The memoirs, to be published by White Rabbit Books, were written with the help of Ben Greenman, who wrote memoirs with George Clinton of Parliament-Funkadelic, Brian Wilson of The Beach Boys and others.

In addition to telling about some of his most famous tracks, including “Everyday People” and “If You Want Me To Stay”, the release will also shed light on the reasons why the musician disappeared from the public eye. These include his gradual addiction to heavy drugs and his struggle to rebuild himself in the 1980s.

“I fell in love with Sly Stone as a teenager and have been obsessed with his music and the mysterious story of his life ever since,” said White Rabbit publisher Lee Braxton. “It just couldn’t be more or more exciting than this: a true genius, a visionary of funk who reset the scale in the late 60s and thereby foresaw the coming revolution in hip-hop. This book delivers and then goes again.”

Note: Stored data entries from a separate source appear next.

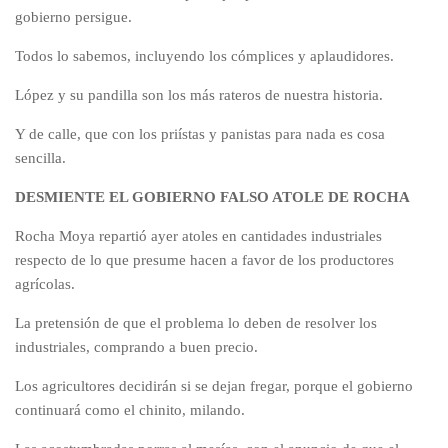
gobierno persigue.
Todos lo sabemos, incluyendo los cómplices y aplaudidores.
López y su pandilla son los más rateros de nuestra historia.
Y de calle, que con los priístas y panistas para nada es cosa
sencilla.
DESMIENTE EL GOBIERNO FALSO ATOLE DE ROCHA
Rocha Moya repartió ayer atoles en cantidades industriales
respecto de lo que presume hacen a favor de los productores
agrícolas.
La pretensión de que el problema lo deben de resolver los
industriales, comprando a buen precio.
Los agricultores decidirán si se dejan fregar, porque el gobierno
continuará como el chinito, milando.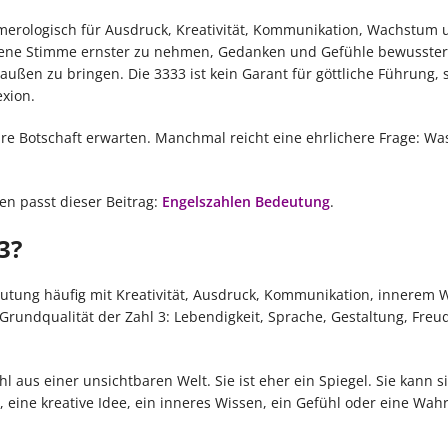
umerologisch für Ausdruck, Kreativität, Kommunikation, Wachstum 
eigene Stimme ernster zu nehmen, Gedanken und Gefühle bewusste
außen zu bringen. Die 3333 ist kein Garant für göttliche Führung,
xion.
äre Botschaft erwarten. Manchmal reicht eine ehrlichere Frage: Was
n passt dieser Beitrag:
Engelszahlen Bedeutung
.
3?
eutung häufig mit Kreativität, Ausdruck, Kommunikation, innerem
 Grundqualität der Zahl 3: Lebendigkeit, Sprache, Gestaltung, Fre
l aus einer unsichtbaren Welt. Sie ist eher ein Spiegel. Sie kann s
eine kreative Idee, ein inneres Wissen, ein Gefühl oder eine Wahr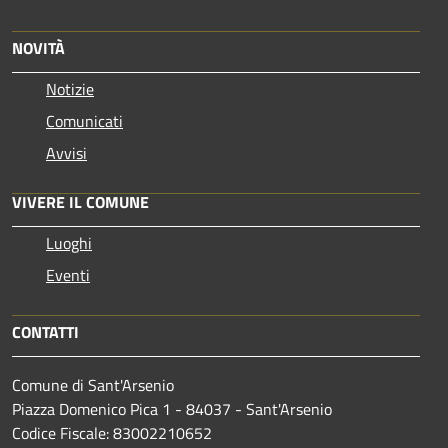
NOVITÀ
Notizie
Comunicati
Avvisi
VIVERE IL COMUNE
Luoghi
Eventi
CONTATTI
Comune di Sant'Arsenio
Piazza Domenico Pica 1 - 84037 - Sant'Arsenio
Codice Fiscale: 83002210652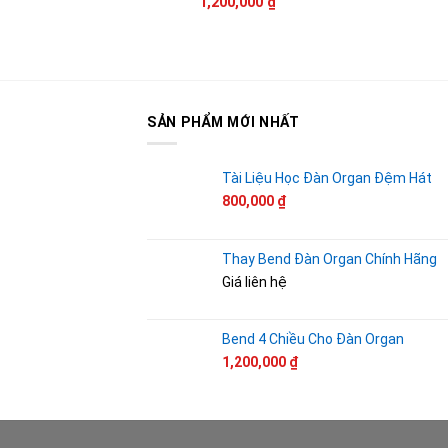
1,200,000
₫
là
1
SẢN PHẨM MỚI NHẤT
Tài Liệu Học Đàn Organ Đệm Hát
800,000
₫
Thay Bend Đàn Organ Chính Hãng
Giá liên hệ
Bend 4 Chiều Cho Đàn Organ
1,200,000
₫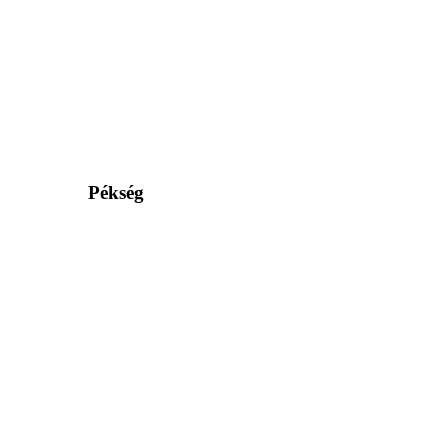
Pékség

“Thank You” (Falettinme Be Mice Elf Agin) will be released in hardcover, export paperback, e-book and audio formats at a price of 25 pounds.

This is not the first time Questlove has participated in a project about Sly Stone. Back in 2021, the musician confirmed that he would make a documentary about the founder of Sly And The Family Stone called Summer Of Soul.

In addition, in 2015, Sly Stone received unpaid fees in the amount of 3.3 million pounds. Here it was discovered that his former manager and lawyer had been stealing money from him for more than ten years between 1989 and 2000.